Assigned task -> Exactly as written, return all the data, leaving its pictures behind.

━━━ Entries provided

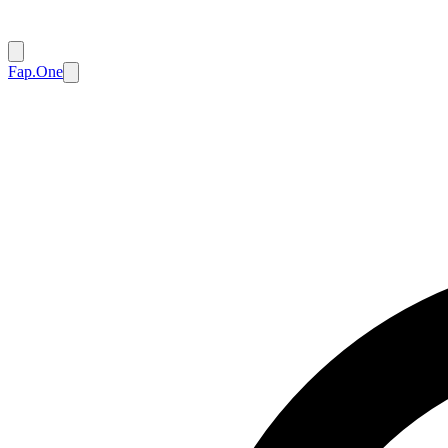
Fap.One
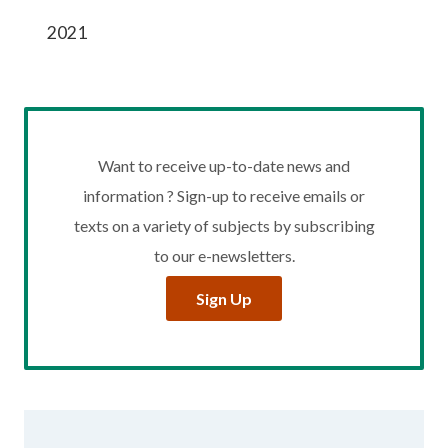
2021
Want to receive up-to-date news and
information ? Sign-up to receive emails or
texts on a variety of subjects by subscribing
to our e-newsletters.
Sign Up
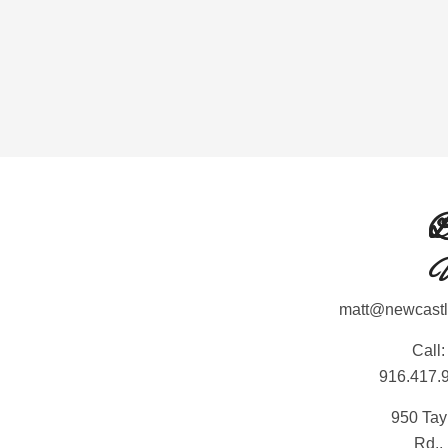
L
L
C
matt@newcast
Call:
916.417.
950 Tay
Rd.,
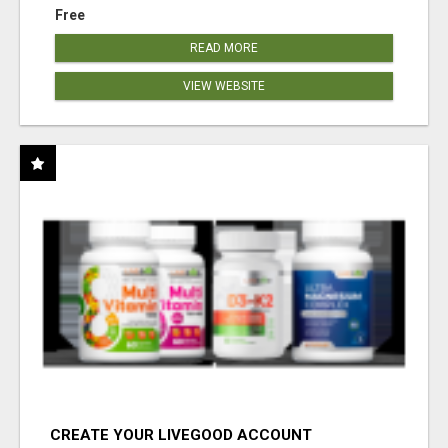
Free
READ MORE
VIEW WEBSITE
CREATE YOUR LIVEGOOD ACCOUNT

━━━━━━

Written answer ->
Fap.One
2021
Want to receive up-to-date news and
information ? Sign-up to receive emails or
texts on a variety of subjects by subscribing
to our e-newsletters.
Sign Up
L
L
C
matt@newcast
Call:
916.417.
950 Tay
Rd.,
Free
READ MORE
VIEW WEBSITE
CREATE YOUR LIVEGOOD ACCOUNT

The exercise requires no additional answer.